▶ [INSTRUCTIONS TO FOLLOW]: Reproduce the data, keeping every word exactly as it is.

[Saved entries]

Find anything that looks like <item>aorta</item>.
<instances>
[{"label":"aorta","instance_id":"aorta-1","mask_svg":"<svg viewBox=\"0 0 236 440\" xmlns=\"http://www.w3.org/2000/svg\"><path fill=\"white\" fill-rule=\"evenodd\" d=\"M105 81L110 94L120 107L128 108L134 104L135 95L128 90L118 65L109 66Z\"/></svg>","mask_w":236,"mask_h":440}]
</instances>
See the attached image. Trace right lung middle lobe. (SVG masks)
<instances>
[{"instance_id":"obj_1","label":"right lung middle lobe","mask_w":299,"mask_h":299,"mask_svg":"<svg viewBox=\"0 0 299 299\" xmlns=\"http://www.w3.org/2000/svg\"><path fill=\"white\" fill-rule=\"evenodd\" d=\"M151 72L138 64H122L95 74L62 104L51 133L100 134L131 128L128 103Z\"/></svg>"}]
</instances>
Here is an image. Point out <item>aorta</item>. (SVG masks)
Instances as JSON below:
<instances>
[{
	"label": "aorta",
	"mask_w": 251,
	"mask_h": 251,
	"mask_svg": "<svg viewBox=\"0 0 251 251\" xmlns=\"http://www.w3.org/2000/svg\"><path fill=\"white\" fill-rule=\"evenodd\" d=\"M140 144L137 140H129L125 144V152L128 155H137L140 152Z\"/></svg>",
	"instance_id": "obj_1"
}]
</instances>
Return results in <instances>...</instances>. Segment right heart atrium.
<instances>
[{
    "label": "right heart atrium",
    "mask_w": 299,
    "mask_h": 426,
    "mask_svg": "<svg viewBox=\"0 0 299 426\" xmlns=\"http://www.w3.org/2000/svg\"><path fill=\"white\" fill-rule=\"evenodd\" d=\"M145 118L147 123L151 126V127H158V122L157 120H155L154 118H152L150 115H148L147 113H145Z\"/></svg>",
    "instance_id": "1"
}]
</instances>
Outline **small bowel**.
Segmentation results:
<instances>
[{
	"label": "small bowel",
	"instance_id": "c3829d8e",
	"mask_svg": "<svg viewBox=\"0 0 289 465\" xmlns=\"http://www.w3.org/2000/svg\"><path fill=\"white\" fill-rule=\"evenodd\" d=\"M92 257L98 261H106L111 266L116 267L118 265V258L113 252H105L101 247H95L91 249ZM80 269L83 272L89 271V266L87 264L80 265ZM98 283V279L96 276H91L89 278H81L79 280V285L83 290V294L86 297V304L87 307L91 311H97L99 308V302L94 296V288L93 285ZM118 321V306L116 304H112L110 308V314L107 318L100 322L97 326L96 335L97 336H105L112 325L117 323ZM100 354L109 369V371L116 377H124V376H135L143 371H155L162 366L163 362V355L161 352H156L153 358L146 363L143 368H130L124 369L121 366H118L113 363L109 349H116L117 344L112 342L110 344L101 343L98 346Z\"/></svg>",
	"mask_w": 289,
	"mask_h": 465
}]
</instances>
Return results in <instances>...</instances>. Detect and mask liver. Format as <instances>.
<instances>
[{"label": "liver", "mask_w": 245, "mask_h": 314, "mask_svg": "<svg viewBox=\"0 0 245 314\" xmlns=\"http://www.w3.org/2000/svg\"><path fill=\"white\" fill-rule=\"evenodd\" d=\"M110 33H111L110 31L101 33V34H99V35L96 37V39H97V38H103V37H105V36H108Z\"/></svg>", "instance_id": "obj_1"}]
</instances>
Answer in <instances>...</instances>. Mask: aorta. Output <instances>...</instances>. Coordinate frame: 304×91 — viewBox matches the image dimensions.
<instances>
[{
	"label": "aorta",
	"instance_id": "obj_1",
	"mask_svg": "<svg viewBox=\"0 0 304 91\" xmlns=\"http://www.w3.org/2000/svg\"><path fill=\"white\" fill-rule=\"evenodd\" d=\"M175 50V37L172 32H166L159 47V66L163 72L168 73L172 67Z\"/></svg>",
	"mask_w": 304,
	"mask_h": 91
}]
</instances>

▶ [ANSWER TO THIS EXERCISE]:
Find anything that looks like <item>aorta</item>.
<instances>
[{"label":"aorta","instance_id":"aorta-1","mask_svg":"<svg viewBox=\"0 0 236 440\" xmlns=\"http://www.w3.org/2000/svg\"><path fill=\"white\" fill-rule=\"evenodd\" d=\"M105 81L110 94L120 107L128 108L134 104L135 95L128 90L118 65L109 66Z\"/></svg>","mask_w":236,"mask_h":440}]
</instances>
See the attached image. Trace right lung middle lobe. (SVG masks)
<instances>
[{"instance_id":"obj_1","label":"right lung middle lobe","mask_w":299,"mask_h":299,"mask_svg":"<svg viewBox=\"0 0 299 299\" xmlns=\"http://www.w3.org/2000/svg\"><path fill=\"white\" fill-rule=\"evenodd\" d=\"M151 72L138 64H122L95 74L62 104L51 133L100 134L131 128L128 103Z\"/></svg>"}]
</instances>
Here is an image. Point out <item>aorta</item>. (SVG masks)
Instances as JSON below:
<instances>
[{
	"label": "aorta",
	"mask_w": 251,
	"mask_h": 251,
	"mask_svg": "<svg viewBox=\"0 0 251 251\" xmlns=\"http://www.w3.org/2000/svg\"><path fill=\"white\" fill-rule=\"evenodd\" d=\"M140 144L137 140H129L125 144V152L128 155H137L140 152Z\"/></svg>",
	"instance_id": "obj_1"
}]
</instances>
Return results in <instances>...</instances>. Segment right heart atrium.
<instances>
[{
    "label": "right heart atrium",
    "mask_w": 299,
    "mask_h": 426,
    "mask_svg": "<svg viewBox=\"0 0 299 426\" xmlns=\"http://www.w3.org/2000/svg\"><path fill=\"white\" fill-rule=\"evenodd\" d=\"M145 118L147 123L151 126V127H158V122L157 120H155L154 118H152L150 115H148L147 113H145Z\"/></svg>",
    "instance_id": "1"
}]
</instances>
Outline **small bowel**.
Segmentation results:
<instances>
[{
	"label": "small bowel",
	"instance_id": "c3829d8e",
	"mask_svg": "<svg viewBox=\"0 0 289 465\" xmlns=\"http://www.w3.org/2000/svg\"><path fill=\"white\" fill-rule=\"evenodd\" d=\"M92 257L98 261H106L111 266L116 267L118 265V258L113 252H105L101 247H95L91 249ZM80 269L83 272L89 271V266L87 264L80 265ZM98 283V279L96 276H91L89 278H81L79 280V285L83 290V294L86 297V304L87 307L91 311H97L99 308V302L94 296V288L93 285ZM118 321V306L116 304H112L110 308V314L107 318L100 322L97 326L96 335L97 336H105L112 325L117 323ZM100 354L109 369V371L116 377H124V376H135L143 371H155L162 366L163 362V355L161 352H156L153 358L146 363L143 368H130L124 369L121 366H118L113 363L109 349H116L117 344L112 342L110 344L101 343L98 346Z\"/></svg>",
	"mask_w": 289,
	"mask_h": 465
}]
</instances>
Return results in <instances>...</instances>. Detect and mask liver. Format as <instances>.
<instances>
[{"label": "liver", "mask_w": 245, "mask_h": 314, "mask_svg": "<svg viewBox=\"0 0 245 314\" xmlns=\"http://www.w3.org/2000/svg\"><path fill=\"white\" fill-rule=\"evenodd\" d=\"M110 33H111L110 31L101 33V34H99V35L96 37V39H97V38H103V37H105V36H108Z\"/></svg>", "instance_id": "obj_1"}]
</instances>
Answer in <instances>...</instances>. Mask: aorta. Output <instances>...</instances>. Coordinate frame: 304×91 — viewBox matches the image dimensions.
<instances>
[{
	"label": "aorta",
	"instance_id": "obj_1",
	"mask_svg": "<svg viewBox=\"0 0 304 91\" xmlns=\"http://www.w3.org/2000/svg\"><path fill=\"white\" fill-rule=\"evenodd\" d=\"M175 50V37L172 32H166L159 47V66L163 72L168 73L172 67Z\"/></svg>",
	"mask_w": 304,
	"mask_h": 91
}]
</instances>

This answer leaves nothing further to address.